GitHub fixed critical vulnerability in under six hours
GitHub also faced additional outages last week, adding to a growing trend for the platform
Last month, GitHub's team resolved a significant remote code execution issue in under six hours. Wiz Research utilised AI models to identify a flaw in GitHub’s in-house git setup, potentially allowing hackers to access numerous public and private code repositories.
“Our security team promptly started verifying the bug bounty submission. Within 40 minutes, we reproduced the issue internally and confirmed its seriousness,” explains Alexis Wales, GitHub's chief information security officer. “This was a crucial problem that demanded swift resolution.”
GitHub’s developers created a solution and rolled it out just over an hour after pinpointing the root cause, safeguarding both GitHub.com and GitHub Enterprise Server.
“In less than two hours, we had verified the issue, launched a fix to github.com, and initiated a forensic probe that found no exploitation had occurred,” Wales notes. This means the patch was in place within six hours of Wiz’s report.
According to Wiz, the problem was found “using AI.” However, the specific AI model used for this discovery is unspecified.
“Particularly, this is one of the first significant vulnerabilities identified in secret binaries using AI, indicating a new approach to detecting these flaws,” shares Sagi Tzadik, a security expert at Wiz.
Although GitHub’s quick action ensured a remedy was deployed rapidly, Wiz cautions that the rare vulnerability was “surprisingly simple to exploit,” despite the complexity of GitHub’s underlying systems.
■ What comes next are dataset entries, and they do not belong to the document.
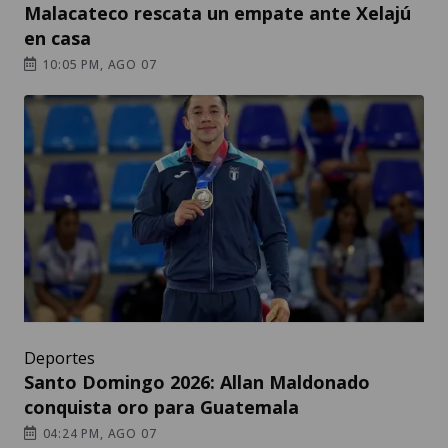
Malacateco rescata un empate ante Xelajú
en casa
10:05 PM, AGO 07
Deportes
Santo Domingo 2026: Allan Maldonado
conquista oro para Guatemala
04:24 PM, AGO 07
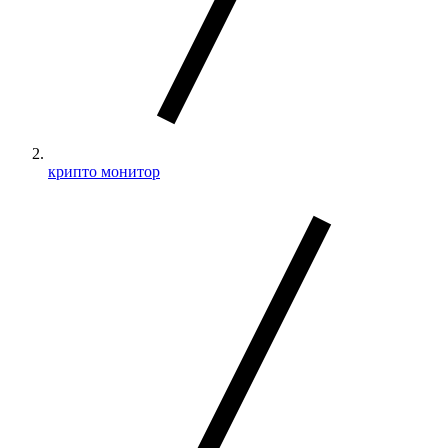
крипто монитор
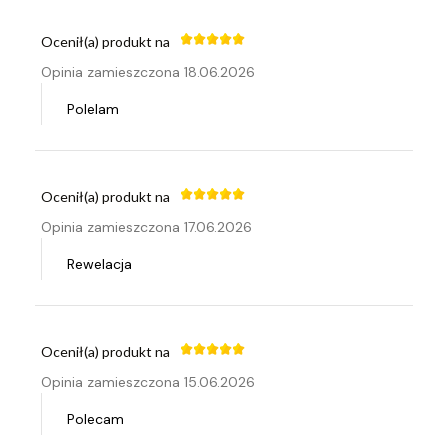
Ocenił(a) produkt na
Opinia zamieszczona 18.06.2026
Polelam
Ocenił(a) produkt na
Opinia zamieszczona 17.06.2026
Rewelacja
Ocenił(a) produkt na
Opinia zamieszczona 15.06.2026
Polecam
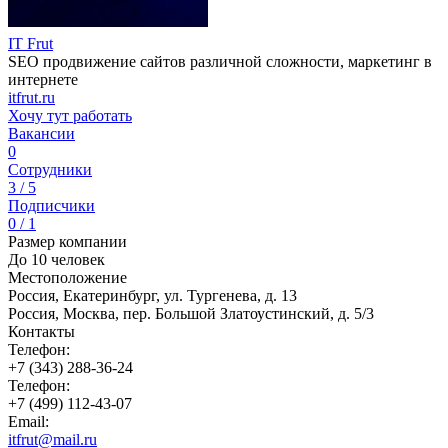
IT Frut
SEO продвижение сайтов различной сложности, маркетинг в
интернете
itfrut.ru
Хочу тут работать
Вакансии
0
Сотрудники
3 / 5
Подписчики
0 / 1
Размер компании
До 10 человек
Местоположение
Россия, Екатеринбург, ул. Тургенева, д. 13
Россия, Москва, пер. Большой Златоустинский, д. 5/3
Контакты
Телефон:
+7 (343) 288-36-24
Телефон:
+7 (499) 112-43-07
Email:
itfrut@mail.ru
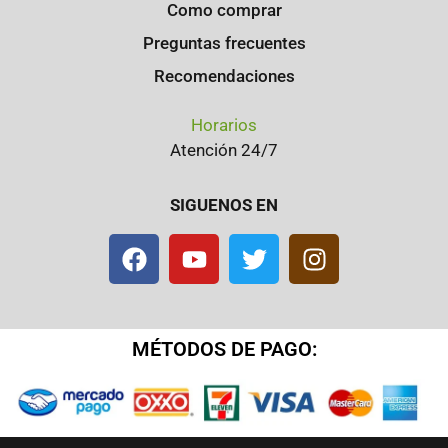
Como comprar
Preguntas frecuentes
Recomendaciones
Horarios
Atención 24/7
SIGUENOS EN
MÉTODOS DE PAGO:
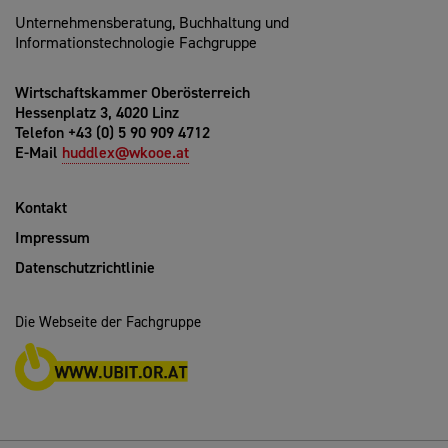
Unternehmensberatung, Buchhaltung und
Informationstechnologie Fachgruppe
Wirtschaftskammer Oberösterreich
Hessenplatz 3, 4020 Linz
Telefon +43 (0) 5 90 909 4712
E-Mail
huddlex@wkooe.at
Kontakt
Impressum
Datenschutzrichtlinie
Die Webseite der Fachgruppe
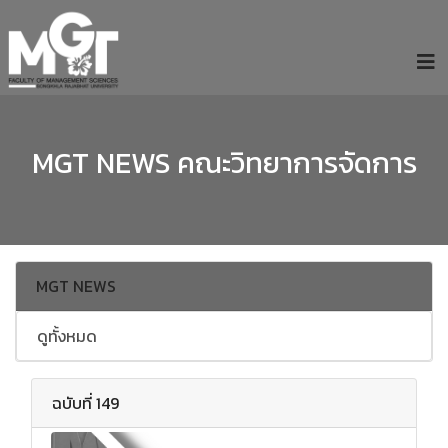
MGT NEWS คณะวิทยาการจัดการ
MGT NEWS
ดูทั้งหมด
ฉบับที่ 149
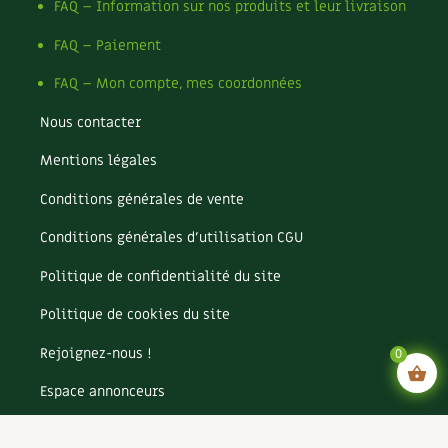
FAQ – Information sur nos produits et leur livraison
FAQ – Paiement
FAQ – Mon compte, mes coordonnées
Nous contacter
Mentions légales
Conditions générales de vente
Conditions générales d’utilisation CGU
Politique de confidentialité du site
Politique de cookies du site
Rejoignez-nous !
0
Espace annonceurs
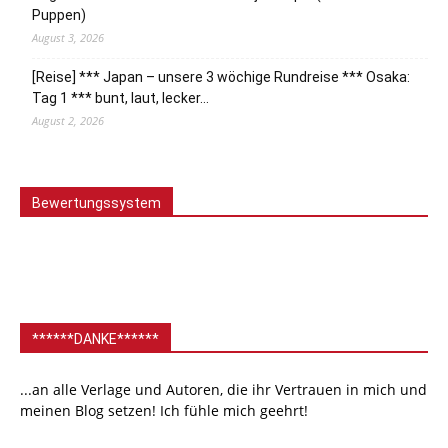
Puppen)
August 3, 2026
[Reise] *** Japan – unsere 3 wöchige Rundreise *** Osaka:
Tag 1 *** bunt, laut, lecker…
August 2, 2026
Bewertungssystem
******DANKE******
...an alle Verlage und Autoren, die ihr Vertrauen in mich und
meinen Blog setzen! Ich fühle mich geehrt!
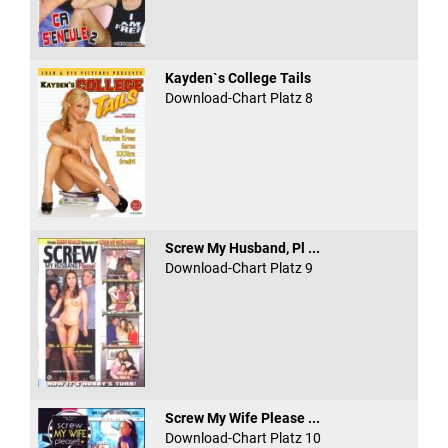
Kayden`s College Tails
Download-Chart Platz 8
Screw My Husband, Pl ...
Download-Chart Platz 9
Screw My Wife Please ...
Download-Chart Platz 10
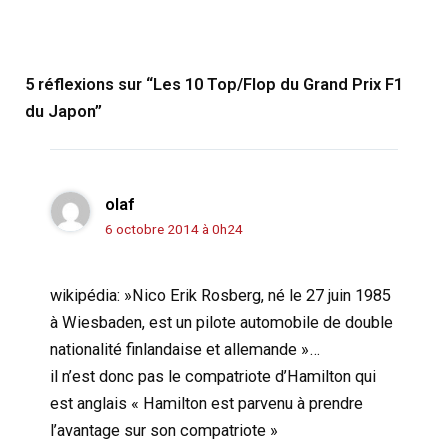
5 réflexions sur “Les 10 Top/Flop du Grand Prix F1
du Japon”
olaf
6 octobre 2014 à 0h24
wikipédia: »Nico Erik Rosberg, né le 27 juin 1985
à Wiesbaden, est un pilote automobile de double
nationalité finlandaise et allemande »…
il n’est donc pas le compatriote d’Hamilton qui
est anglais « Hamilton est parvenu à prendre
l’avantage sur son compatriote »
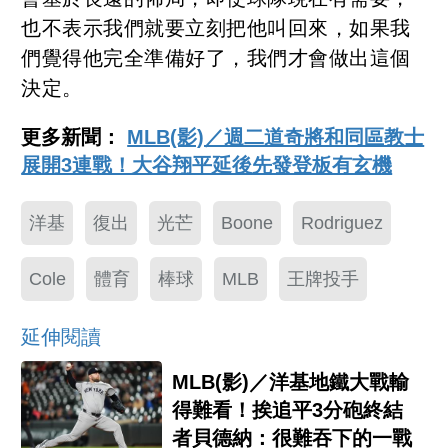
也不表示我們就要立刻把他叫回來，如果我
們覺得他完全準備好了，我們才會做出這個
決定。
更多新聞：
MLB(影)／週二道奇將和同區教士
展開3連戰！大谷翔平延後先發登板有玄機
洋基
復出
光芒
Boone
Rodriguez
Cole
體育
棒球
MLB
王牌投手
延伸閱讀
MLB(影)／洋基地鐵大戰輸
得難看！挨追平3分砲終結
者貝德納：很難吞下的一戰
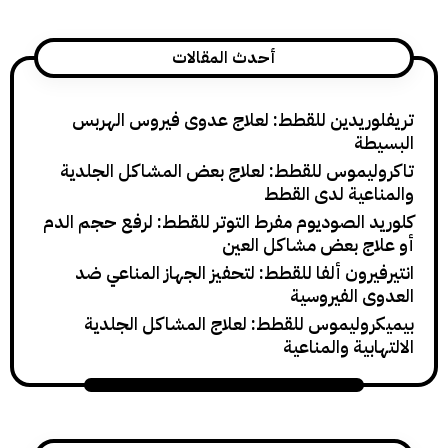
أحدث المقالات
ريدين للقطط: لعلاج عدوى فيروس الهربس
ة
يموس للقطط: لعلاج بعض المشاكل الجلدية
عية لدى القطط
 الصوديوم مفرط التوتر للقطط: لرفع حجم الدم
ج بعض مشاكل العين
رون ألفا للقطط: لتحفيز الجهاز المناعي ضد
 الفيروسية
وليموس للقطط: لعلاج المشاكل الجلدية
ية والمناعية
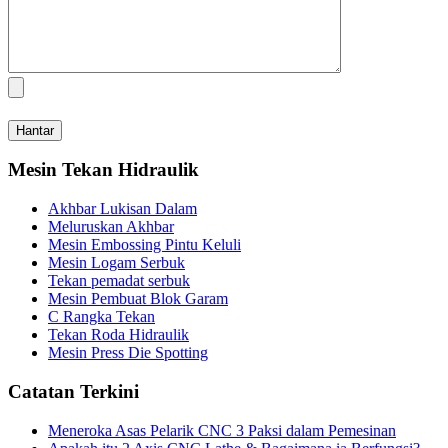
Mesin Tekan Hidraulik
Akhbar Lukisan Dalam
Meluruskan Akhbar
Mesin Embossing Pintu Keluli
Mesin Logam Serbuk
Tekan pemadat serbuk
Mesin Pembuat Blok Garam
C Rangka Tekan
Tekan Roda Hidraulik
Mesin Press Die Spotting
Catatan Terkini
Meneroka Asas Pelarik CNC 3 Paksi dalam Pemesinan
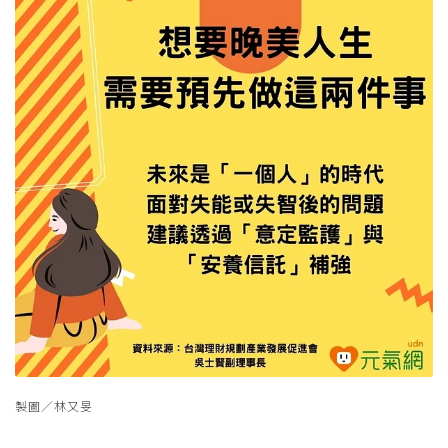
製圖／林又旻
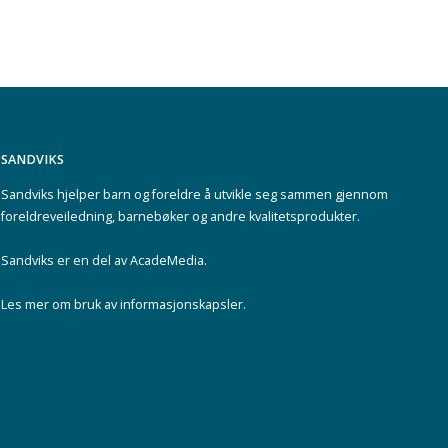
SANDVIKS
Sandviks
hjelper barn og foreldre å utvikle seg sammen gjennom
foreldreveiledning, barnebøker og andre kvalitetsprodukter.
Sandviks er en del av
AcadeMedia
.
Les mer om
bruk av informasjonskapsler
.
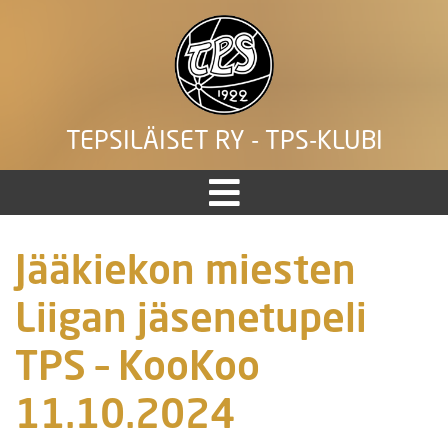
TEPSILÄISET RY - TPS-KLUBI
Jääkiekon miesten
Liigan jäsenetupeli
TPS – KooKoo
11.10.2024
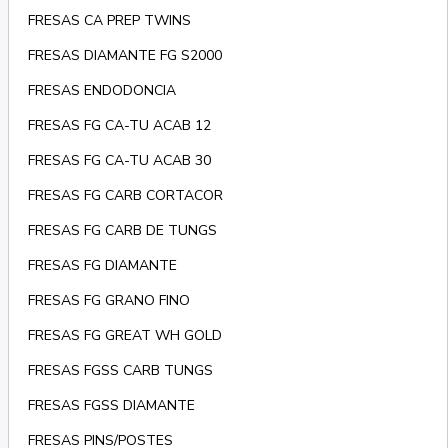
FRESAS CA PREP TWINS
FRESAS DIAMANTE FG S2000
FRESAS ENDODONCIA
FRESAS FG CA-TU ACAB 12
FRESAS FG CA-TU ACAB 30
FRESAS FG CARB CORTACOR
FRESAS FG CARB DE TUNGS
FRESAS FG DIAMANTE
FRESAS FG GRANO FINO
FRESAS FG GREAT WH GOLD
FRESAS FGSS CARB TUNGS
FRESAS FGSS DIAMANTE
FRESAS PINS/POSTES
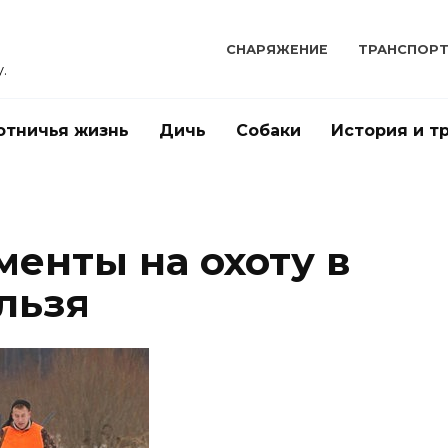
СНАРЯЖЕНИЕ
ТРАНСПОР
.
отничья жизнь
Дичь
Собаки
История и т
менты на охоту в
льзя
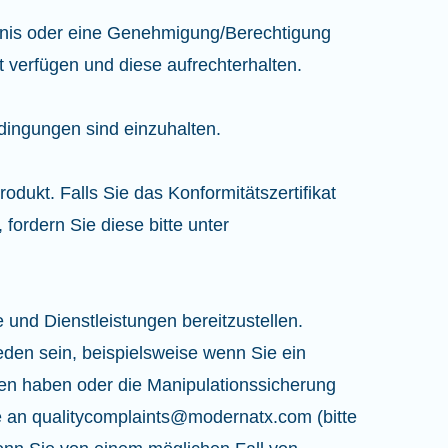
bnis oder eine Genehmigung/Berechtigung
t verfügen und diese aufrechterhalten.
ingungen sind einzuhalten.
dukt. Falls Sie das Konformitätszertifikat
fordern Sie diese bitte unter
 und Dienstleistungen bereitzustellen.
eden sein, beispielsweise wenn Sie ein
ten haben oder die Manipulationssicherung
e an qualitycomplaints@modernatx.com (bitte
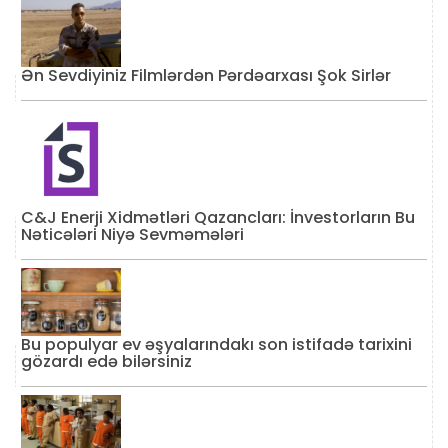
Ən Sevdiyiniz Filmlərdən Pərdəarxası Şok Sirlər
C&J Enerji Xidmətləri Qazancları: İnvestorların Bu
Nəticələri Niyə Sevməmələri
Bu populyar ev əşyalarındakı son istifadə tarixini
gözardı edə bilərsiniz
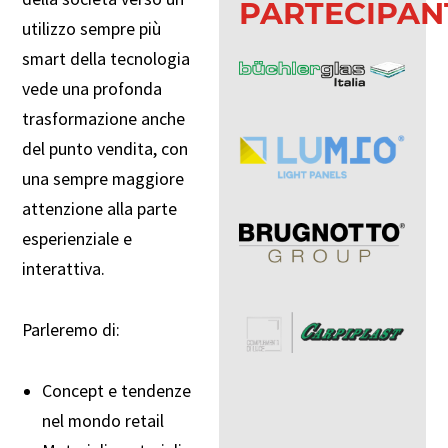
PARTECIPAN
utilizzo sempre più
smart della tecnologia
vede una profonda
trasformazione anche
del punto vendita, con
una sempre maggiore
attenzione alla parte
esperienziale e
interattiva.
Parleremo di:
Concept e tendenze
nel mondo retail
“A finding of such magnitude and gravity is uncommon, earning one of the top rewards in our Bug Bounty initiative, and reminds us that highly impactful security research comes from adept researchers who pose the right questions,” adds Wales.
The uncovering of a critical vulnerability in GitHub comes shortly after GitHub experienced a significant outage that unexpectedly reverted previously merged code changes for some users.
GitHub also faced additional outages last week, adding to a growing trend for the platform.
Last week, I reported on staff worries regarding GitHub’s reliability, noting an employee's comment that “the company is falling apart, both with severe outages that have damaged the company’s reputation… and with a leadership exodus.”